* _What this task involves_
In the data below, find every line with the word "MANIFESTACIJE" and copy it out.
=====
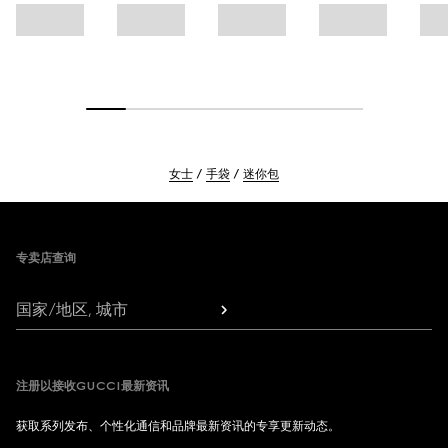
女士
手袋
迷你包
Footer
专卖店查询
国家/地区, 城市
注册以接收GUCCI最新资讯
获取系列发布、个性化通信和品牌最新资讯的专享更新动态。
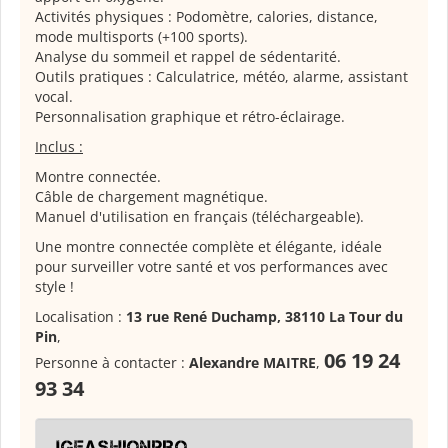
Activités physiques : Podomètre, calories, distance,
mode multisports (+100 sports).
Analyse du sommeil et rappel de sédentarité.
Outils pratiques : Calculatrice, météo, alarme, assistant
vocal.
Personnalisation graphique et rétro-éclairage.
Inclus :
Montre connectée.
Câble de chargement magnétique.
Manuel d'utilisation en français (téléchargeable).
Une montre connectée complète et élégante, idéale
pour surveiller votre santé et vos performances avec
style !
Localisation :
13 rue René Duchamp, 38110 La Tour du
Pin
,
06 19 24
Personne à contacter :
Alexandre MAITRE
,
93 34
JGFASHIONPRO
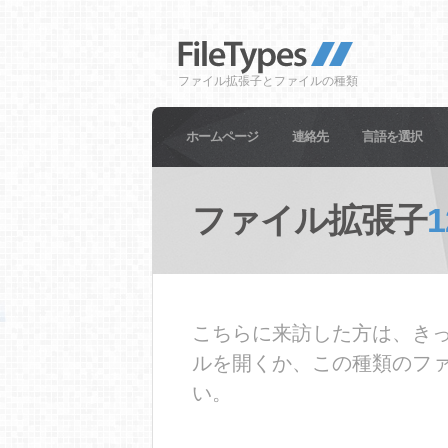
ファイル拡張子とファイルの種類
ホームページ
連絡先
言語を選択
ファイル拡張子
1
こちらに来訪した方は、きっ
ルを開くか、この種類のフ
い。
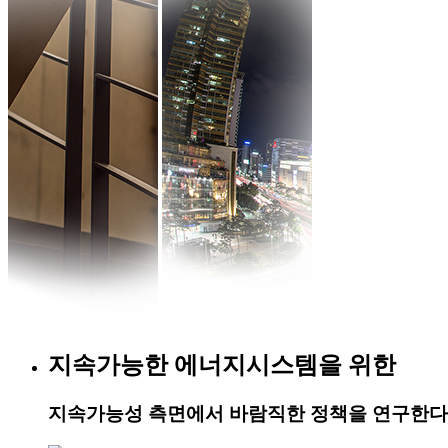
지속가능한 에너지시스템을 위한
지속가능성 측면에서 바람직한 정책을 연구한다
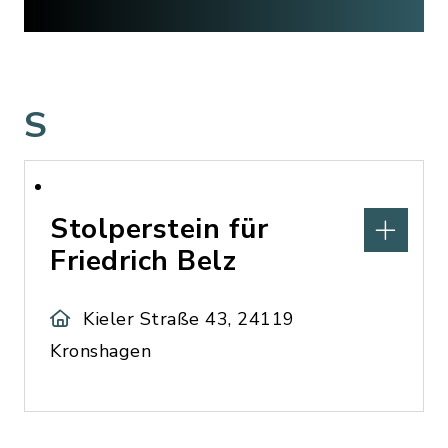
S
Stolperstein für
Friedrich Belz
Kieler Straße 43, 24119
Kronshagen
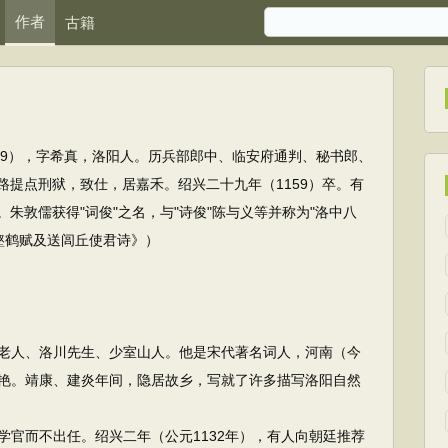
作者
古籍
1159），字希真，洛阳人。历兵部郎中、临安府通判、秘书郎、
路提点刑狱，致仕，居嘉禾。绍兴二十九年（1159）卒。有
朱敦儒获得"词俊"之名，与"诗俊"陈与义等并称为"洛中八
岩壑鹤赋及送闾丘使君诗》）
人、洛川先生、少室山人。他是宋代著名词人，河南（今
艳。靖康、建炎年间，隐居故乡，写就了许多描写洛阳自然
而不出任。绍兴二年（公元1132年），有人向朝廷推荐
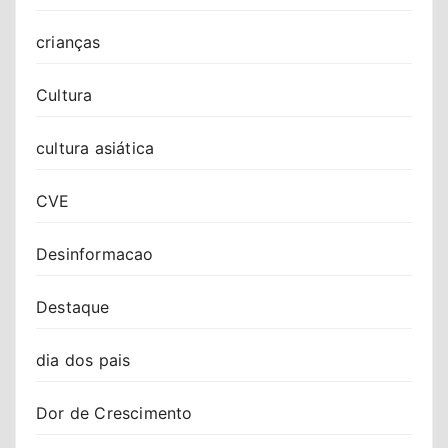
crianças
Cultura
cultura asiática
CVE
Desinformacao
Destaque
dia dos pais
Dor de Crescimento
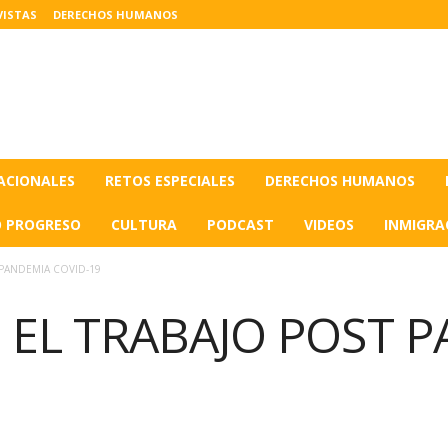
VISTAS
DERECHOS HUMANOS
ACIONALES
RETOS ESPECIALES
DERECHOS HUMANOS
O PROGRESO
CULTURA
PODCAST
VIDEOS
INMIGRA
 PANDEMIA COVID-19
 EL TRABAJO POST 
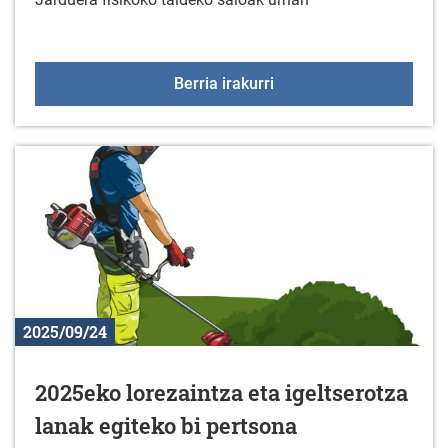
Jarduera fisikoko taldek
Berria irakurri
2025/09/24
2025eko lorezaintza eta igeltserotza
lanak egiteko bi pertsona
=====
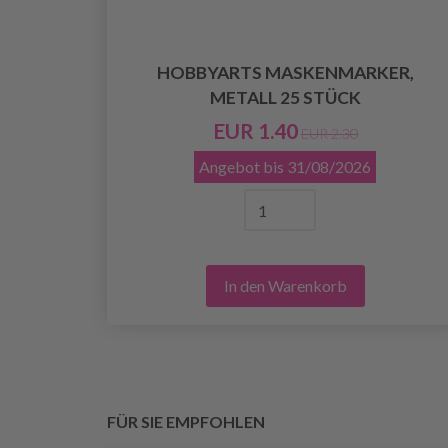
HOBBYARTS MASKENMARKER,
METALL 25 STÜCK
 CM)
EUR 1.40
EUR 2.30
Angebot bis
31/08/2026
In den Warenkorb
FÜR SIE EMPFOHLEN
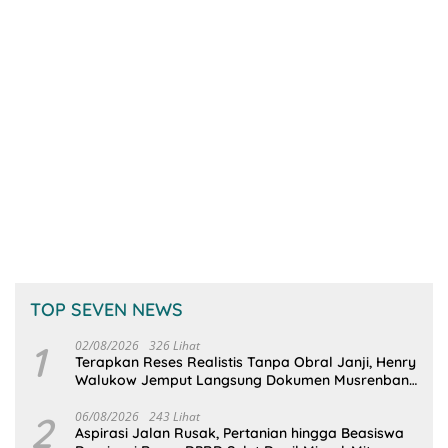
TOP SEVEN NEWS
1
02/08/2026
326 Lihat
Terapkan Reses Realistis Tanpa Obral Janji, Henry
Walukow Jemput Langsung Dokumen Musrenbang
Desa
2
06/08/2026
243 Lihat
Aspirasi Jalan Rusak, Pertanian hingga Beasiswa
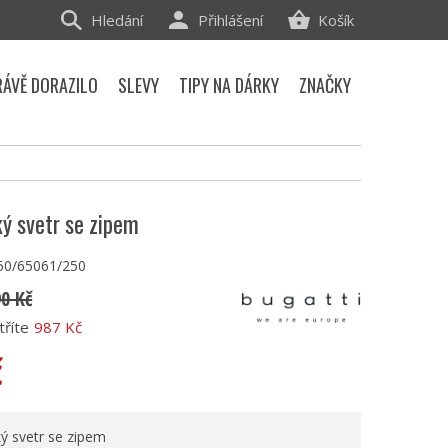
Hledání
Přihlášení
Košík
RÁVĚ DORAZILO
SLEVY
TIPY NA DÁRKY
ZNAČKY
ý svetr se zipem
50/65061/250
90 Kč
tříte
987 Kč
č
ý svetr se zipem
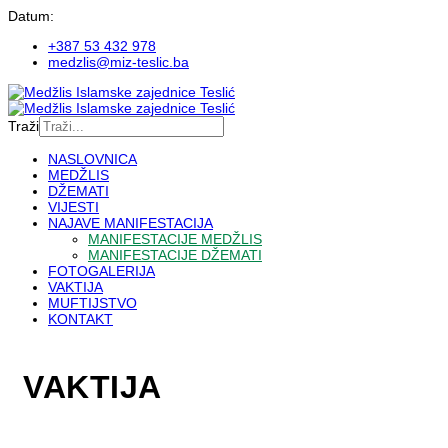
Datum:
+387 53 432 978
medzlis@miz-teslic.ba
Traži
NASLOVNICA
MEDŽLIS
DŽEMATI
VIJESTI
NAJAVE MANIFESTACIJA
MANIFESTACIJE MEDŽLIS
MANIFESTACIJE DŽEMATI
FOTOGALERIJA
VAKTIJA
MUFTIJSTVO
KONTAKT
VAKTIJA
=====
* _Response box_
MANIFESTACIJE MEDŽLIS
MANIFESTACIJE DŽEMATI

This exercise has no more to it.